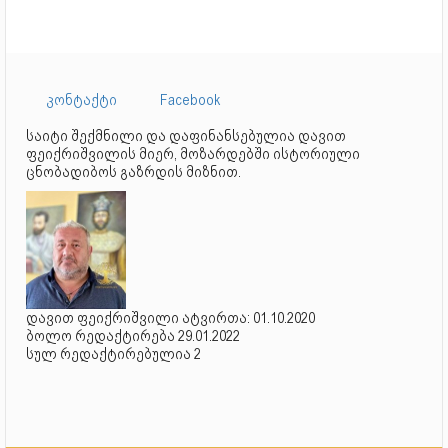
კონტაქტი
Facebook
საიტი შექმნილი და დაფინანსებულია დავით
ფეიქრიშვილის მიერ, მოზარდებში ისტორიული
ცნობადიბოს გაზრდის მიზნით.
დავით ფეიქრიშვილი ატვირთა: 01.10.2020
ბოლო რედაქტირება 29.01.2022
სულ რედაქტირებულია 2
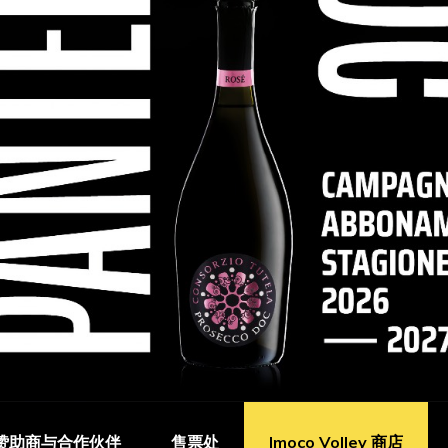
赞助商与合作伙伴
售票处
Imoco Volley 商店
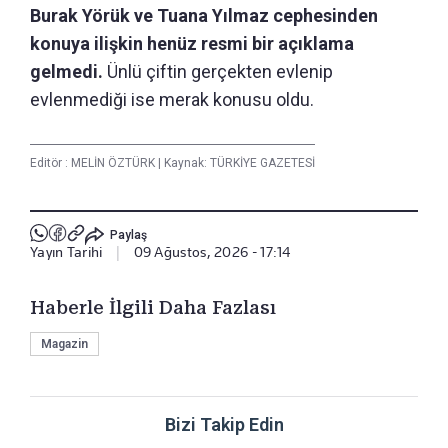
Burak Yörük ve Tuana Yılmaz cephesinden
konuya ilişkin henüz resmi bir açıklama
gelmedi.
Ünlü çiftin gerçekten evlenip
evlenmediği ise merak konusu oldu.
Editör :
MELİN ÖZTÜRK
|
Kaynak: TÜRKİYE GAZETESİ
Paylaş
Yayın Tarihi
|
09 Ağustos, 2026 - 17:14
Haberle İlgili Daha Fazlası
Magazin
Bizi Takip Edin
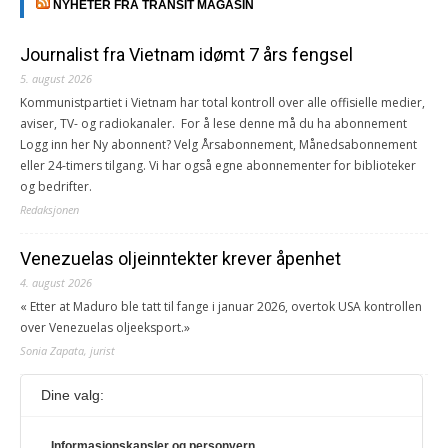
NYHETER FRA TRANSIT MAGASIN
Journalist fra Vietnam idømt 7 års fengsel
5. august 2026
Kommunistpartiet i Vietnam har total kontroll over alle offisielle medier,
aviser, TV- og radiokanaler. For å lese denne må du ha abonnement
Logg inn her Ny abonnent? Velg Årsabonnement, Månedsabonnement
eller 24-timers tilgang. Vi har også egne abonnementer for biblioteker
og bedrifter.
Redaksjonen
Venezuelas oljeinntekter krever åpenhet
4. august 2026
« Etter at Maduro ble tatt til fange i januar 2026, overtok USA kontrollen
over Venezuelas oljeeksport.»
Sonia Zapata, jurist
Dine valg:
117,8 millioner er på flukt, en nedgang fra forrige
år
1. august 2026
Informasjonskapsler og personvern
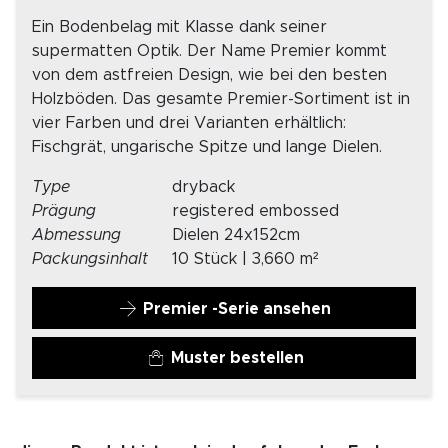
Ein Bodenbelag mit Klasse dank seiner
supermatten Optik. Der Name Premier kommt
von dem astfreien Design, wie bei den besten
Holzböden. Das gesamte Premier-Sortiment ist in
vier Farben und drei Varianten erhältlich:
Fischgrät, ungarische Spitze und lange Dielen.
Type
dryback
Prägung
registered embossed
Abmessung
Dielen 24x152cm
Packungsinhalt
10 Stück | 3,660 m²
Premier -Serie ansehen
Muster bestellen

______

**Task prompt**. Restate, word for word, each line from the one with "Venezuelas oljeinntekter krever åpenhet" to the end of the entries, both included, and keep every picture out.

**Result**.
Venezuelas oljeinntekter krever åpenhet
4. august 2026
« Etter at Maduro ble tatt til fange i januar 2026, overtok USA kontrollen
over Venezuelas oljeeksport.»
Sonia Zapata, jurist
Dine valg:
117,8 millioner er på flukt, en nedgang fra forrige
år
1. august 2026
Informasjonskapsler og personvern
Ein Bodenbelag mit Klasse dank seiner
supermatten Optik. Der Name Premier kommt
von dem astfreien Design, wie bei den besten
Holzböden. Das gesamte Premier-Sortiment ist in
vier Farben und drei Varianten erhältlich:
Fischgrät, ungarische Spitze und lange Dielen.
Type
dryback
Prägung
registered embossed
Abmessung
Dielen 24x152cm
Packungsinhalt
10 Stück | 3,660 m²
Premier -Serie ansehen
Muster bestellen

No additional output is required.